This suggests that the story of federalism in Ethiopia is not just one. How many stories are there, then? How many stories can we tell about it, then? I now turn to these questions. Owing to the contested nature of federalism, there are different tales people could tell about it. In this section, I will first present a summary of these multiple tales of federalism in Ethiopia one after another. I will then suggest that the association with apartheid is more a manifestation of the incommensurability of the stories we can tell about the federalism in Ethiopia than its actual likeness to apartheid. Out of the contestation around the Ethiopian federal system, there emerged two dominant narratives that keep clashing season in, season out. And the clash between them has invisibilized a third narrative that I seek to highlight in this section.
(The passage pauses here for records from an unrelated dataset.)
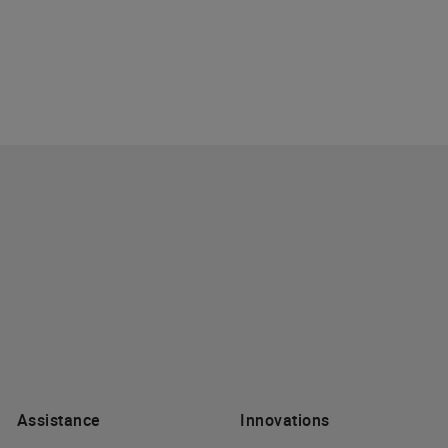
Assistance
Innovations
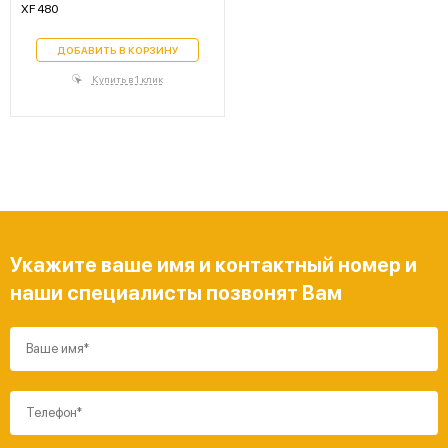
XF 480
ДОБАВИТЬ В КОРЗИНУ
Купить в 1 клик
Укажите ваше имя и контактный номер и
наши специалисты позвонят Вам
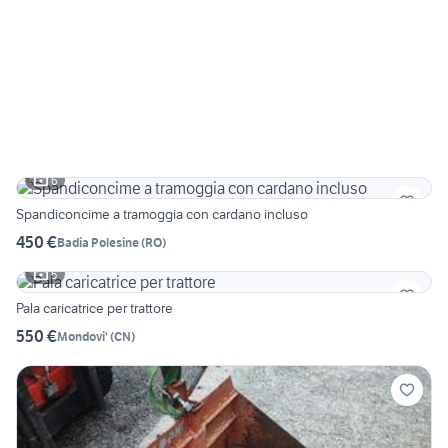
6
Spandiconcime a tramoggia con cardano incluso
450 €
Badia Polesine
(
RO
)
5
Pala caricatrice per trattore
550 €
Mondovi'
(
CN
)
Accordingly, the most dominant narrative is the narrative of the detractors of the federal arrangement which, as has been suggested earlier on, deploys several terms that invoke memories of diversity management that went awry such as ‘balkanization’, bantustanization, tribalization, ethnicization, soviet style federation, socialist federation[xxxiv], apartheid, and genocide (Rwanda style).[xxxv] According to this narrative, the regime in power is using federalism merely to advance its strategy of ‘divide and rule’. In this narrative, the story line goes as follows:
…there was once a great country governed as one (from time immemorial). Its diverse people lived in harmony in what is ‘a museum of people’[xxxvi] (except for some dynastic and expansionist wars in the rivalry for power). The people, ever vigilant of external enemies who sought to impose their suzerainty upon them, readily collaborated to defend their sovereignty against colonizers. The story of the late 19th and the early 20th century is a story of modernization and civilization (Western style). The unity of the country was established on a firm foundation especially in the last century. People were intermarrying, cultures were intermixing, and people were coming together. Ethiopia was becoming a melting pot of cultures. The language of the dominant cultural core (Amharic), by a mere accident of history, was becoming a common ‘national’ (i.e., country-wide) vernacular. The reunion of Eritrea with its ‘motherland’ after WWII completed the historic quest for unity. Ethiopian identity was beyond and above the different particular ethno-national identities. It is not only transcendent but also neutral to cultures or languages of Ethiopia. The devolution and subsequent federalization is a de-stablizer to the longstanding unity and territorial integrity of the country. It is divisive to the people and ultimately destructive of Ethiopia. It is a reversal of the project of unification…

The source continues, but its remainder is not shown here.